##### Recorded information #####

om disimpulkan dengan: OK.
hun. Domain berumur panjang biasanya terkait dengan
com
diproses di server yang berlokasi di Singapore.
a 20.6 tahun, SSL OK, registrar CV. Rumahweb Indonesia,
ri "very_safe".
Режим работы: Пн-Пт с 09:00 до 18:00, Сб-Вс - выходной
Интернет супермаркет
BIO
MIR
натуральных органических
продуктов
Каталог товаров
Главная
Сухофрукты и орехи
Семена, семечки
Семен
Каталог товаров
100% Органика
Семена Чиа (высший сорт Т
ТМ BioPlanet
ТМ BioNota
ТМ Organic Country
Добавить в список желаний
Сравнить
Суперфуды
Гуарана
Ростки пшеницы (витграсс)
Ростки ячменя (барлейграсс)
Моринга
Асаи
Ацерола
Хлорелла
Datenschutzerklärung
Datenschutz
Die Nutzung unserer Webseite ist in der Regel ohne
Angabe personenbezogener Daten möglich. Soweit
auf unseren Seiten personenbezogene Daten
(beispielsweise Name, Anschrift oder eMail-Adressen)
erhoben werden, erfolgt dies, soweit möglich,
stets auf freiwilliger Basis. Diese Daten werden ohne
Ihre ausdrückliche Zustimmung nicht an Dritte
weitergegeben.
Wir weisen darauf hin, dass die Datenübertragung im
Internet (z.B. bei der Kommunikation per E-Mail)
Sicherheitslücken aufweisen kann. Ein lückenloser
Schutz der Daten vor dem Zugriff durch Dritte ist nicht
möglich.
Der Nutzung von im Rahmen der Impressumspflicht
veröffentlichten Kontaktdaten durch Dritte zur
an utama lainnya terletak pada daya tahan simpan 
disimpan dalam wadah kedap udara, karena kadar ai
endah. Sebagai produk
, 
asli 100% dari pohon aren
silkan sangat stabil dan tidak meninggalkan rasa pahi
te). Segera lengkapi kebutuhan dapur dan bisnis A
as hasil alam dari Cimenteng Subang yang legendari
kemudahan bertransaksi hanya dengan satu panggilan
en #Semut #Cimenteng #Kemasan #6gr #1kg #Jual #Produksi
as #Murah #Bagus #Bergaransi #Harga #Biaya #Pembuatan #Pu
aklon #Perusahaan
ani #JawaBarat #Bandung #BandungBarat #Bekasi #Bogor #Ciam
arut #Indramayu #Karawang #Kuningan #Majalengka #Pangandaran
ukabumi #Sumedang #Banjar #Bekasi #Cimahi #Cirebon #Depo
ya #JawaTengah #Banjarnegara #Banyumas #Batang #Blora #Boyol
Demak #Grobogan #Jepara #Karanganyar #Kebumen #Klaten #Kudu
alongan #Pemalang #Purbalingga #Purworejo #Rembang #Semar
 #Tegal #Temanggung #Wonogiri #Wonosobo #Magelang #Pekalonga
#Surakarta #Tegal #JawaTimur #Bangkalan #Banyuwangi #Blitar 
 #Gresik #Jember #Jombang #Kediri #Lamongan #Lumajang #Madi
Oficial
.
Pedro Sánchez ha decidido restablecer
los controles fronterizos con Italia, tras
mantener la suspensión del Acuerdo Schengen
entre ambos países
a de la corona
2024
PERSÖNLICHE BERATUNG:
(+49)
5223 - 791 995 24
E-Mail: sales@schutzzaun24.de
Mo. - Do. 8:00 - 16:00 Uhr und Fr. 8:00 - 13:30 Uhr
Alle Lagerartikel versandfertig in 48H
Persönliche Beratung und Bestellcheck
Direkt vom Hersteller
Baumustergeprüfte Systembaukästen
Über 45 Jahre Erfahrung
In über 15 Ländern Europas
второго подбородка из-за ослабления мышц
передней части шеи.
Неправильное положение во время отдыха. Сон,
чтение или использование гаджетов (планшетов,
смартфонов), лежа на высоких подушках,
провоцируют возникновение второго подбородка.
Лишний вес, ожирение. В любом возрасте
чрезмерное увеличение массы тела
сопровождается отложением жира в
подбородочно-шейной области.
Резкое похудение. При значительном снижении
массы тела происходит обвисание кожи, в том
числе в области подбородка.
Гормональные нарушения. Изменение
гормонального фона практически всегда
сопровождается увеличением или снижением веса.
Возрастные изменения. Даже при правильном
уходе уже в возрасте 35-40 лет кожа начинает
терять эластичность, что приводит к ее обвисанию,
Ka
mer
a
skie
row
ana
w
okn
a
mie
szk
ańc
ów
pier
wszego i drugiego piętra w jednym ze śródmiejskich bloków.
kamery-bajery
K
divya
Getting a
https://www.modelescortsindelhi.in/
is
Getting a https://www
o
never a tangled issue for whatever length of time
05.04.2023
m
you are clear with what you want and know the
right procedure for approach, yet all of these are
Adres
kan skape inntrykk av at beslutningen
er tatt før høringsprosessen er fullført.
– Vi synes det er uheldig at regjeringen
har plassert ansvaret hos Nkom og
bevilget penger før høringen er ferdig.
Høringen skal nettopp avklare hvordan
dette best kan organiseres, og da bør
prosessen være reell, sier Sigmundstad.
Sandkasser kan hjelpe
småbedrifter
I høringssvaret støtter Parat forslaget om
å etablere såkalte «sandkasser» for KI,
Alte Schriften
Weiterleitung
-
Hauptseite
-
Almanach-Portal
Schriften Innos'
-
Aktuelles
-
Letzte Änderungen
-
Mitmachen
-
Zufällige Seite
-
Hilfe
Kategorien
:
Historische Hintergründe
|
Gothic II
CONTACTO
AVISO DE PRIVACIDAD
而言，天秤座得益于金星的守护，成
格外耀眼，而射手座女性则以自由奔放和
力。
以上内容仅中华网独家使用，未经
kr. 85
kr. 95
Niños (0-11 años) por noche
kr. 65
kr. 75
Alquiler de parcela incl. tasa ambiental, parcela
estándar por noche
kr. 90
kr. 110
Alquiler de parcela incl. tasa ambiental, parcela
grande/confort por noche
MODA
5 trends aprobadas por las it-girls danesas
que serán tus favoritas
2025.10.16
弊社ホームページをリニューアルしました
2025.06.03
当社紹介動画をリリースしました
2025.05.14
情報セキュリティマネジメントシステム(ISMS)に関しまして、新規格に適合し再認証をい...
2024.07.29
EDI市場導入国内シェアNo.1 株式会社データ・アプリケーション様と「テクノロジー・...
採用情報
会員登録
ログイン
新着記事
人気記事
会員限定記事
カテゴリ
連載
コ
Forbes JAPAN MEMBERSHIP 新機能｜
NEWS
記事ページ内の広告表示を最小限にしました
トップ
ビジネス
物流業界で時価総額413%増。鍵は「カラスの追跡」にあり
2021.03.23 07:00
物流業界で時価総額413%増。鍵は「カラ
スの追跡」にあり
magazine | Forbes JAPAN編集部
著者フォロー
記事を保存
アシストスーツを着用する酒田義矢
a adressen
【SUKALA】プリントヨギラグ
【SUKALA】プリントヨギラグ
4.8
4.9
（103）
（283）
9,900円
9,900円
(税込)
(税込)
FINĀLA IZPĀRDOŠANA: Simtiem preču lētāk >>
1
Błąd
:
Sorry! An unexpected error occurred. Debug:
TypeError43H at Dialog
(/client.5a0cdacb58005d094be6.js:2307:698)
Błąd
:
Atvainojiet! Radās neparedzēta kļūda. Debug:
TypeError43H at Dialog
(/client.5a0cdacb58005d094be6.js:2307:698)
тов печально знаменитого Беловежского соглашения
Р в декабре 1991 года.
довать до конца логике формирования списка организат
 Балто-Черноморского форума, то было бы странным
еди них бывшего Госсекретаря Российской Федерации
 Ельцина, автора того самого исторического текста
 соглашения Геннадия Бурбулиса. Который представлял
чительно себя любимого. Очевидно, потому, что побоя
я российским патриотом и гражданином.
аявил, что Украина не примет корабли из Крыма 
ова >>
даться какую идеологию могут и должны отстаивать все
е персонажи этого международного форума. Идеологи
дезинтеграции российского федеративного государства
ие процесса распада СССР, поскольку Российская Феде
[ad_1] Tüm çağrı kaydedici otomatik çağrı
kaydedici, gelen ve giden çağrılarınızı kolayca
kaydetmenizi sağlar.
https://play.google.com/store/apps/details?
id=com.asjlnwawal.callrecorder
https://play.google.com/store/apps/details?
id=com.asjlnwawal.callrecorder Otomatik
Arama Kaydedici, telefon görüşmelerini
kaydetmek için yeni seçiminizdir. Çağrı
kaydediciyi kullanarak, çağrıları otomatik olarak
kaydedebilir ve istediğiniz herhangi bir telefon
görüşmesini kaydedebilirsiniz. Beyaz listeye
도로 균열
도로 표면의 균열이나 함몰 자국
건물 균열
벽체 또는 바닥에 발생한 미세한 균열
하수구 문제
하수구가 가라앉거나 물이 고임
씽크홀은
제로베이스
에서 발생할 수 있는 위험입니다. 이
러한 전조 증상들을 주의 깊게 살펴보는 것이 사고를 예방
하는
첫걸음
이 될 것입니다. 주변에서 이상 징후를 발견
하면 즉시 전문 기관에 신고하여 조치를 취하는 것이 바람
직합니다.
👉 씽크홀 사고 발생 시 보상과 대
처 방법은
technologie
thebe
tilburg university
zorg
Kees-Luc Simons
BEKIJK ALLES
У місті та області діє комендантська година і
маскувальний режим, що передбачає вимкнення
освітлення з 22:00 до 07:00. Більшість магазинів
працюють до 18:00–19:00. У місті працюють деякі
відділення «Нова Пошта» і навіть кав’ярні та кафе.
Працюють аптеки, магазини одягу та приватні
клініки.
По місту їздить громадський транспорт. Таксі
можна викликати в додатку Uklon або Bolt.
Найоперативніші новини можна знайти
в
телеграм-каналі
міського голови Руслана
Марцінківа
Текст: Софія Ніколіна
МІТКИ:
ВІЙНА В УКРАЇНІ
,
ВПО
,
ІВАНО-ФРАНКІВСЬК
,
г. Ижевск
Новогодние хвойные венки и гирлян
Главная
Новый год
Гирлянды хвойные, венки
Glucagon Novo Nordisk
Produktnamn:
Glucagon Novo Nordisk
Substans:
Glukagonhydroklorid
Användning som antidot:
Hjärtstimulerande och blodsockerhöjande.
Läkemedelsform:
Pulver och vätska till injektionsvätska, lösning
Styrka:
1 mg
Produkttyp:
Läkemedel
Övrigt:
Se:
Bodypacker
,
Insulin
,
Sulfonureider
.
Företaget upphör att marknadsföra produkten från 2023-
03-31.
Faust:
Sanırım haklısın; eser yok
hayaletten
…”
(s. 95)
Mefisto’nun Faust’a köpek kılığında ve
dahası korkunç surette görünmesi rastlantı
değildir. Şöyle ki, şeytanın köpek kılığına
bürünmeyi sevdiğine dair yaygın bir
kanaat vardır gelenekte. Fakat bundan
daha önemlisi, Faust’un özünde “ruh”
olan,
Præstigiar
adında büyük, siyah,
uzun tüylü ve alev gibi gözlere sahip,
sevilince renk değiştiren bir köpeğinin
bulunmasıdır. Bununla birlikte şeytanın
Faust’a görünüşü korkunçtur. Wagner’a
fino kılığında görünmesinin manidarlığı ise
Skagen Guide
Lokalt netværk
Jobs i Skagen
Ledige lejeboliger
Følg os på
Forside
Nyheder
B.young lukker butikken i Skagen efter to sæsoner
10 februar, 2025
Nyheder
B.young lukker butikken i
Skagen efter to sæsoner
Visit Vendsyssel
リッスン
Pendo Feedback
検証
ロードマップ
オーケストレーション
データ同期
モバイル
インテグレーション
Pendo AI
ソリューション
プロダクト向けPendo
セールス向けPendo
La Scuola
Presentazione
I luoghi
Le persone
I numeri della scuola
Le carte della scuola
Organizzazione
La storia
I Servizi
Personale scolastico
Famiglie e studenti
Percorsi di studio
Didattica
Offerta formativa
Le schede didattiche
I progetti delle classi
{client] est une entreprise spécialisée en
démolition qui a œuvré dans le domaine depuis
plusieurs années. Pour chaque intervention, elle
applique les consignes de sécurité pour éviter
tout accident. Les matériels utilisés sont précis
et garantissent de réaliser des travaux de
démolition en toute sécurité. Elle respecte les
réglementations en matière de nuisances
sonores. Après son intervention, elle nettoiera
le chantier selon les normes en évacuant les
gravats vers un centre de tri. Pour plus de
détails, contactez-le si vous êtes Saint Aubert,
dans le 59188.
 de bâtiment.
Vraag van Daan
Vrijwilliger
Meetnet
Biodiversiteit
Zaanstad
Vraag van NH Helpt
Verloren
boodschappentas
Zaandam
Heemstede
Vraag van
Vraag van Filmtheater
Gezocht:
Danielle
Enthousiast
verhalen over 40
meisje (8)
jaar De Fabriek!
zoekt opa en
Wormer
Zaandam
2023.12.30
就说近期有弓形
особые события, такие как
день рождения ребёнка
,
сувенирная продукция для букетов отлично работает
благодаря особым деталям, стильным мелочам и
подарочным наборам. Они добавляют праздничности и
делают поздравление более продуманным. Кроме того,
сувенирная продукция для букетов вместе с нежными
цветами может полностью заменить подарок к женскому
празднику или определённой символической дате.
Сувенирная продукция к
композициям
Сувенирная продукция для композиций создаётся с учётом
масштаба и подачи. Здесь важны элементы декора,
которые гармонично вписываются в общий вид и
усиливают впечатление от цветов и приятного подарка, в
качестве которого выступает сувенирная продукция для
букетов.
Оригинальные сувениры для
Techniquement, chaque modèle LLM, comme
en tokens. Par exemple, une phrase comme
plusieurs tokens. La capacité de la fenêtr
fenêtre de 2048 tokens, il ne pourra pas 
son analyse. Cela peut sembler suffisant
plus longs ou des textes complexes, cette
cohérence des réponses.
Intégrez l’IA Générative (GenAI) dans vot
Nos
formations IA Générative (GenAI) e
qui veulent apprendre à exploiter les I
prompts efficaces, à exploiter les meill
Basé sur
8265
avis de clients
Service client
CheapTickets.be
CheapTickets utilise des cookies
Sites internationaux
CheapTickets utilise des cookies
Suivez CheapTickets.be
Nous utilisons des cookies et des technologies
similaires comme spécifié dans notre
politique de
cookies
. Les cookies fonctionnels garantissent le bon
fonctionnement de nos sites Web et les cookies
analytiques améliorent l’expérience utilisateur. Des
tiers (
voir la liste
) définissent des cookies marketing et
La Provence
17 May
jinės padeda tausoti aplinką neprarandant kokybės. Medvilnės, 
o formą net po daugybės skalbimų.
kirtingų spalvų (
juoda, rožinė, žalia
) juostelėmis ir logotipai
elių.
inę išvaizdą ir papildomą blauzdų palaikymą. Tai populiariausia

#####

▸ Task statement:
From the listing above, the lines starting with the one that has "Р в декабре 1991 года." and running through the one that has "міського голови Руслана" should be copied exactly, ends included.

▸ Solution for this task:
Р в декабре 1991 года.
довать до конца логике формирования списка организат
 Балто-Черноморского форума, то было бы странным
еди них бывшего Госсекретаря Российской Федерации
 Ельцина, автора того самого исторического текста
 соглашения Геннадия Бурбулиса. Который представлял
чительно себя любимого. Очевидно, потому, что побоя
я российским патриотом и гражданином.
аявил, что Украина не примет корабли из Крыма 
ова >>
даться какую идеологию могут и должны отстаивать все
е персонажи этого международного форума. Идеологи
дезинтеграции российского федеративного государства
ие процесса распада СССР, поскольку Российская Феде
[ad_1] Tüm çağrı kaydedici otomatik çağrı
kaydedici, gelen ve giden çağrılarınızı kolayca
kaydetmenizi sağlar.
https://play.google.com/store/apps/details?
id=com.asjlnwawal.callrecorder
https://play.google.com/store/apps/details?
id=com.asjlnwawal.callrecorder Otomatik
Arama Kaydedici, telefon görüşmelerini
kaydetmek için yeni seçiminizdir. Çağrı
kaydediciyi kullanarak, çağrıları otomatik olarak
kaydedebilir ve istediğiniz herhangi bir telefon
görüşmesini kaydedebilirsiniz. Beyaz listeye
도로 균열
도로 표면의 균열이나 함몰 자국
건물 균열
벽체 또는 바닥에 발생한 미세한 균열
하수구 문제
하수구가 가라앉거나 물이 고임
씽크홀은
제로베이스
에서 발생할 수 있는 위험입니다. 이
러한 전조 증상들을 주의 깊게 살펴보는 것이 사고를 예방
하는
첫걸음
이 될 것입니다. 주변에서 이상 징후를 발견
하면 즉시 전문 기관에 신고하여 조치를 취하는 것이 바람
직합니다.
👉 씽크홀 사고 발생 시 보상과 대
처 방법은
technologie
thebe
tilburg university
zorg
Kees-Luc Simons
BEKIJK ALLES
У місті та області діє комендантська година і
маскувальний режим, що передбачає вимкнення
освітлення з 22:00 до 07:00. Більшість магазинів
працюють до 18:00–19:00. У місті працюють деякі
відділення «Нова Пошта» і навіть кав’ярні та кафе.
Працюють аптеки, магазини одягу та приватні
клініки.
По місту їздить громадський транспорт. Таксі
можна викликати в додатку Uklon або Bolt.
Найоперативніші новини можна знайти
в
телеграм-каналі
міського голови Руслана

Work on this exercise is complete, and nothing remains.